However, full-face helmets are unmatched in terms of safety, making them very popular among racers.
Speaking of safety, the CS-R2 also offers a heated face shield, helping you maintain good visibility even in the snow. This, along with HJC’s reputation for quality, makes the CS-R2 easily one of the best full-face snowmobile helmets currently on the market.
Best Open-Face Snowmobile Helmet: CKX VG1000 RSV
Open-face snowmobile helmets are popular among casual riders who rarely venture beyond certain speeds or below certain temperatures.
As their name suggests, open-face helmets offer less protection than other variants but make it easier to communicate and catch some fresh air without having to move anything out of place.

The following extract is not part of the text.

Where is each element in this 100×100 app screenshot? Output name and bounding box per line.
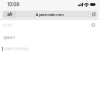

The CKX VG1000 RSV is arguably the best open-face snowmobile helmet because it is solidly built and comes with an installed visor, which means your face won’t be completely unprotected from the elements.
It’s also very reasonably-priced, which the casual users more likely to purchase open-face helmets will appreciate.
Best Snocross Helmet: 509 Tactical Snowmobile Helmet
Among snocross enthusiasts, Ride 509’s Tactical Helmet is near ubiquitous. It’s perfect for those who want a high-quality and safe helmet yet have their own goggles and breath box to use.
The 509 Tactical Helmet also scores points for fitting true to size and being reassuringly weighty while not overbearing.
Ski-Doo Modular 3 Helmet
If you want a modular helmet but aren’t a fan of their characteristically ‘busy’ look, the Ski-Doo Modular 3 is worth considering.
Ski-Doo, the famous snowmobile manufacturer, designed its modular helmet from the ground-up and has made consistent revisions. In this latest version, the helmet comes with Clear Vision Technology and a convenient button-adjusted sun visor.
The chin guard is also designed to fit deceptively well into the design, making the Ski-Doo Modular 3 appear almost like a full-face helmet.
Fly Racing Trekker Helmet
One last modular helmet worth considering is the Fly Racing Trekker. It scores for its ability to transform into what’s essentially an open-face helmet, compatible with your own goggles.
The inner liner is both hydrophilic and removable, allowing you to wash it after a particularly intense session on the trail.
What is the Best Snowmobile Helmet for You?
Now that you know our picks for the best snowmobile helmets currently on the market, let’s take a look at some tips for choosing the right one.
Know the Types of Helmets
Much like with choosing the right snowmobile, choosing a helmet starts with knowing which type best suits your intended use. We touched on the main types earlier but let’s recap.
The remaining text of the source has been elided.